Dark matter haloes determine the masses of supermassive black holes
C. M. Booth, Joop Schaye, 2009, eprint arXiv:0911.0935
http://adsabs.harvard.edu/cgi-bin/bib_query?arXiv:0911.0935
Suppermassive Black Holes (SMBH) are found in the center of most massive galaxies and the characteristics of the black holes are known to be strongly related to its host galaxy.
Black holes, as described by general relativity, are a region of space from which nothing can escape, not even light. It is a very compact and massive object that is know to deform space and time and they receive their mass through the accretion of matter around them. The material accelerates during its fall into the black hole, becomes hotter and starts radiating in various energy ranges (depending on its temperature).
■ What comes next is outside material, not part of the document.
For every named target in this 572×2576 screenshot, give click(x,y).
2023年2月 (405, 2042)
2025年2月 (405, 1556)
This radiated energy is what causes the correlation between the black hole’s properties and those of the Galaxy.
It has bee discovered that SMBH are always gravitationally dominant and this is thought to be due to its ability to regulate the rate at which it accretes the matter around it (this phenomenon is called “self-regulation”). The luminous center of the galaxy is called the “bulge” and it is not clear whether the self-regulation occurs inside the bulge (i.e. <1 kpc), on the galaxy scale, or in the entire dark matter halo around the galaxy.
Their analysis is done through a simulation of a black hole and its host galaxy. The goal is finding the initial conditions that would result in a black hole-galaxy evolution to the current state and correlations observed. What was found was unexpected: the energy transferred from the black hole into the surrounding medium does not change when the fraction of the accreted rest mass energy is increased. Also, another result from the simulations is that it is not the stellar mass in the galaxy, but rather the mass of the dark matter halo that determines the mass of the black hole.